Description of the task: Leaving out all pictures, transcribe exactly the lines between the line with "おすすめの石鹸や使用した感想など記載さ" and the last line of the records below, both included.

(Saved entries)

*** Begin section ***

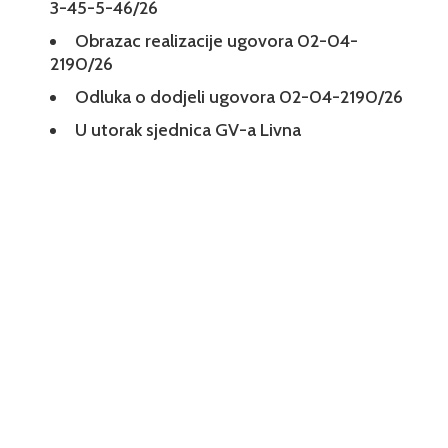
3-45-5-46/26
Obrazac realizacije ugovora 02-04-
2190/26
Odluka o dodjeli ugovora 02-04-2190/26
U utorak sjednica GV-a Livna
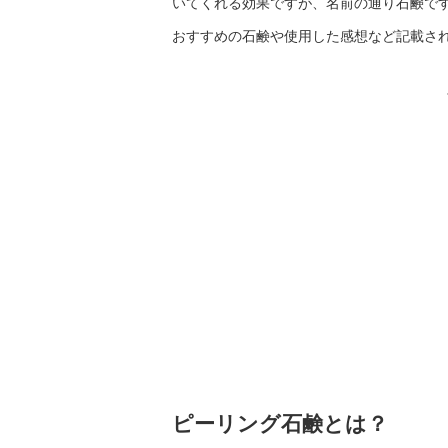
いてくれる効果ですが、名前の通り石鹸で
おすすめの石鹸や使用した感想など記載さ
ピーリング石鹸とは？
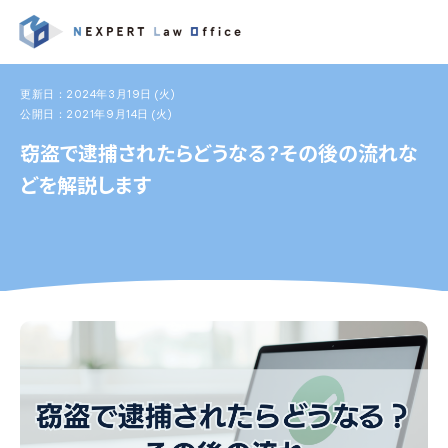
更新日：2024年3月19日 (火)
公開日：2021年9月14日 (火)
窃盗で逮捕されたらどうなる？その後の流れな
どを解説します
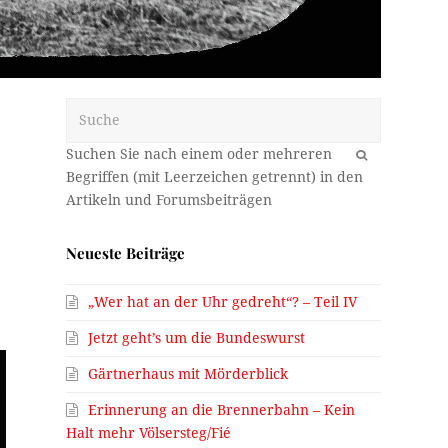
Suche
OK
Neueste Beiträge
„Wer hat an der Uhr gedreht“? – Teil IV
Jetzt geht’s um die Bundeswurst
Gärtnerhaus mit Mörderblick
Erinnerung an die Brennerbahn – Kein
Halt mehr Völsersteg/Fié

*** End section ***

Result of this exercise:
おすすめの石鹸や使用した感想など記載さ
ピーリング石鹸とは？
更新日：2024年3月19日 (火)
公開日：2021年9月14日 (火)
窃盗で逮捕されたらどうなる？その後の流れな
どを解説します
Suche
OK
Neueste Beiträge
„Wer hat an der Uhr gedreht“? – Teil IV
Jetzt geht’s um die Bundeswurst
Gärtnerhaus mit Mörderblick
Erinnerung an die Brennerbahn – Kein
Halt mehr Völsersteg/Fié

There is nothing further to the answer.